The vitrine display space at the core of the Faculty of Fine Arts in Concordia’s EV building currently hosts the cumulative research project that the students of Dr. Johanne Sloan’s graduate seminar, Confronting the Anthropocene: Theory, Activism, and Art, collaborated on last winter. The vitrine aims to showcase the depth of creativity among Concordia’s fine arts and art history students, and this dynamic, colourful, and eye-catching display fits its purpose.

The “Anthropocene” is a concept that emerges in discussions surrounding the ecological crisis as the reality of climate change forces us to reconcile with the natural world. Dr. Sloan explains in the curatorial statement that the term problematically implies that “all humans (“anthropos”) are equally responsible for the dire state of the planet.” The display offers a lexicon of alternative terms that more precisely describe the reality of who and what ought to be held proportionally accountable. 

Caro DeFrias served as the vitrine’s coordinator during the 2022-2023 academic year. They described the vitrine as an “exciting and urgent space” that stands as a celebration and a site of exercise for the Concordia student body and its classes. While the coordinator serves a largely facilitative role, DeFrias participated as a curator for the final project of the year along with their seminar peers. This display is a testament to their creative vision.

The project presented the students with the question of how the concept of the Anthropocene impacts the way they look at visual art that represents the natural world.

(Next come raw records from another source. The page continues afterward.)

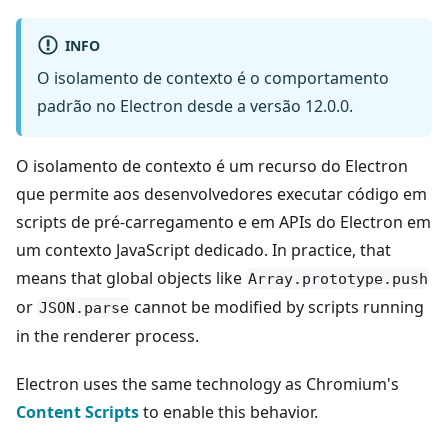
INFO
O isolamento de contexto é o comportamento
padrão no Electron desde a versão 12.0.0.
O isolamento de contexto é um recurso do Electron
que permite aos desenvolvedores executar código em
scripts de pré-carregamento e em APIs do Electron em
um contexto JavaScript dedicado. In practice, that
means that global objects like
Array.prototype.push
or
cannot be modified by scripts running
JSON.parse
in the renderer process.
Electron uses the same technology as Chromium's
Content Scripts
to enable this behavior.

The students each reinterpreted a work of art and crafted an “alternative museum label” for it that deliberately responds to this question. 

DeFrias writes of Agnes Martin’s The Rose: “In presenting a rosy haze, Martin appears to reject the traps of symbolism and iconography which might lead us to the appropriation or taking-for-granted of the rose as a symbol of human desire or an aesthetic object. Instead, The Rose undoes these lines and presents us with the grid and a new way of looking — asking us to feel and tenderly come to know The Rose as a subject.” The grid speaks to the networks that constitute the relationship between human behaviour and the agency of non-human species. 

The exhibit draws from the existing literature  that shaped the backbone of Sloan’s course, including the work of Black feminist scholar Christina Sharpe, Métis anthropologist Zoë Todd, Blackfoot scholar Leroy Little Bear, and ecofeminist scholar Donna Haraway, among others. The gridded backdrop of the vitrine display intertwines this vocabulary among imagery of flora and fauna, visually demonstrating the entanglements between humanity and nature. 

The vitrine can be found across from the graduate seminar room (EV 3.760) and will be up until a new coordinator is selected in late September.